Je te dis tu, tu me dis vous

17 juillet 2014

Le casse-tête du vouvoiement pour les anglophones


Tableau de William Alexander, tiré de son œuvre « Flirting with French: How a Language Charmed Me, Seduced Me, and Nearly Broke My Heart », et publié par le Los Angeles Times

Vouvoiement, vousoiement

Le vouvoiement (vousoiement pour la variante suisse romande, tout à fait acceptée) est une des grandes affaires du français. Difficile d’y apposer des règles d’usage strictes, difficile d’y coller la seule notion de respect face à l’autorité, et difficile pour les anglophones d’y comprendre quelque chose. Par contre, si vous êtes un hippie ou un révolutionnaire, que vous avez fait Woodstock ou Mai 68, le jeu devient plus facile: on tutoie tout le monde.

En fait c’est à l’époque de Mai 68 qu’on a décidé d’abolir le vouvoiement, chose qu’on avait déjà faite à la Révolution, où le tu était vu comme fraternel, alors que le vous était trop aristocrate. C’est aussi à cette époque que les linguistes et les sociologues se sont penchés de plus près sur la problématique du vouvoiement, et leurs conclusions ne sont pas aussi simples. On vous explique.

Les familles conservatrices catholiques et leur vision réductrice du vouvoiement

Le vouvoiement n’est pas forcément une marque de respect

L’origine fantasque du vouvoiement

La légende du vouvoiement commence au 3e siècle ap. J.-C. À cette époque, l’Empire romain part en lambeaux et se divise en deux: l’Empire romain d’Orient, et l’Empire romain d’Occident. Du coup, il faut deux empereurs. Au 4e siècle, Flavius Honorius et Flavius Arcadius se partagent le pouvoir.

Seulement voilà, l’imperator, l’empereur est une personne sacrée et surtout indivisible dans l’imaginaire romain. Mais ils sont deux, les Flavius, à se partager la tâche.

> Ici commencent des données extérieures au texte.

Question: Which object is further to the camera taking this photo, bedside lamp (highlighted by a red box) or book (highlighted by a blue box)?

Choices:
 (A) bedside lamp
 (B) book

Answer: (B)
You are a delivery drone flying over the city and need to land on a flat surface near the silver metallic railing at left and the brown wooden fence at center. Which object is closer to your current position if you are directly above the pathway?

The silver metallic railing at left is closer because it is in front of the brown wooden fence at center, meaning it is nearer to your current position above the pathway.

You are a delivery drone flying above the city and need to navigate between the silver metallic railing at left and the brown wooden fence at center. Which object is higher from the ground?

Les citoyens se mettent à vouvoyer l’empereur. Parce que quand on parle de l’un, on parle aussi de l’autre. Inséparables, les Flavius.

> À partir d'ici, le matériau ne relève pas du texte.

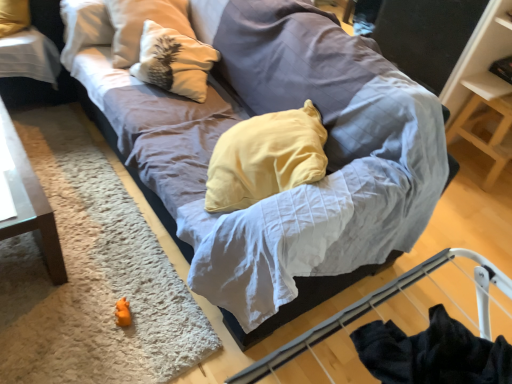 Find the location of a particular element. unoccupied region to the right of orange plush toy at lower left is located at coordinates (167, 326). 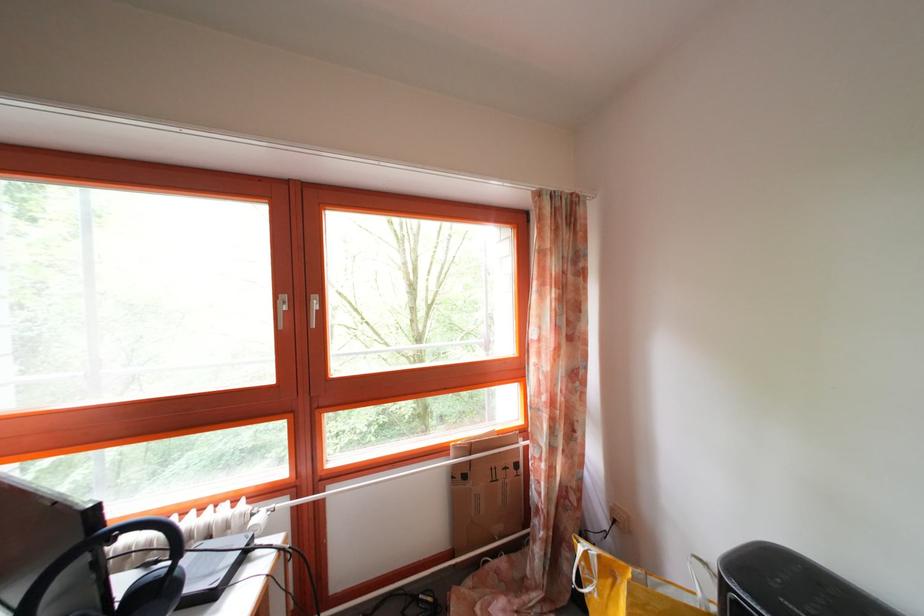 Where is `white bag handle`? white bag handle is located at coordinates (584, 580).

Au fil du temps, cette variante serait devenue le moyen dans les langues indo-européennes de marquer de l’importance. Une façon plus polie de s’adresser à quelqu’un qu’on estime supérieur à nous. Le vouvoiement, on le devrait à deux empereurs romains, deux Flavius avec un léger trouble de la personnalité, qui croyaient ne former qu’un.